Though nonsignificant, all methods showed a strong effect of room condition on CPP F0, with variability in F0 estimation observed between all room conditions across methods. Perhaps more troubling is the observation that the observed correlations between the various smartphone and tablet recording methodologies vs. the GRAS standard were consistently weak in the “blue spot” sentence (mean r = 0.251), indicating a weak relationship between that the CPP F0 estimates from the GRAS standard vs. similar estimates measured via these other methods. While correlations improved considerably in the “We were away…” context (mean r = 0.737), these observations indicate that F0 estimation from the cepstrum is highly susceptible to noise, both from room condition background noise and from noise inherent within dysphonic voice samples themselves. In these cases, the selected CPP is affected by increased amplitude noise and is not necessarily reflective of underlying periodic energy concentrated in the F0 and harmonics. It is possible that the influence of recording-related noise is nonlinear across varying levels of dysphonia (18) and, as observed in this study, the influence of recording methodology and/or room condition background noise may be more detrimental when it interacts with voice signals that are already highly degraded by severe levels of dysphonia.
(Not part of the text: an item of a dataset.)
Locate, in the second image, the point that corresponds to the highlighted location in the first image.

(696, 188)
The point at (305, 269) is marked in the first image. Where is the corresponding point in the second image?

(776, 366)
Though significant recording method × room condition interactions were observed in both sentence contexts for smartphones and tablets, the second method of F0 tracking using autocorrelation was observed to be much more robust to recording methodology and room condition vs. CPP F0. Autocorrelation is a measure of the degree of correlation of a signal between two successive time intervals (the original signal vs. a lagged version) and determines how similar sequential data points are over time. Highly periodic voice signals will show high autocorrelation peaks vs. low autocorrelation peaks in highly dysphonic and/or noisy signals. As in CPP F0, iPad direct recordings (at both 30 and 45 cm) resulted in significantly lower estimates of pitch/F0 vs. the GRAS standard in the ER1 condition as well as increased variability in F0 estimation between room conditions. This increased variability was evident in all tablet conditions (both iPad and Samsung) when recordings were made directly using the built-in MEMS microphones at 30 and 45 cm, as well as in smartphone direct recordings (see Figure 4). We speculate that these findings, i.e., those illustrating that recording methodology and room condition can have, in certain cases, a significant effect on F0 estimation, differ from previous reports (9, 23, 24) due to the type of voice sample elicited. The previous studies which had reported on the robustness of F0 estimation to recording methodology and background noise had all used sustained vowel samples in which there is relative consistency in pitch and loudness and a target of continuous phonation. Such contexts make it much easier for algorithms to track F0 vs. speech samples in which rapid variations in pitch, loudness, and voiced vs. unvoiced transitions naturally occur. Fortunately, and in contrast to CPP F0 measures, F0 estimates via autocorrelation were observed to consistently correlate very strongly with the GRAS standard, regardless of recording methodology, room condition, or sentence context (“blue spot…” mean r = 0.946; “We were away…” mean r = 0.968), indicating that autocorrelation F0 estimates from the smartphone and tablet methods were highly predictive of similar estimates from the GRAS standard.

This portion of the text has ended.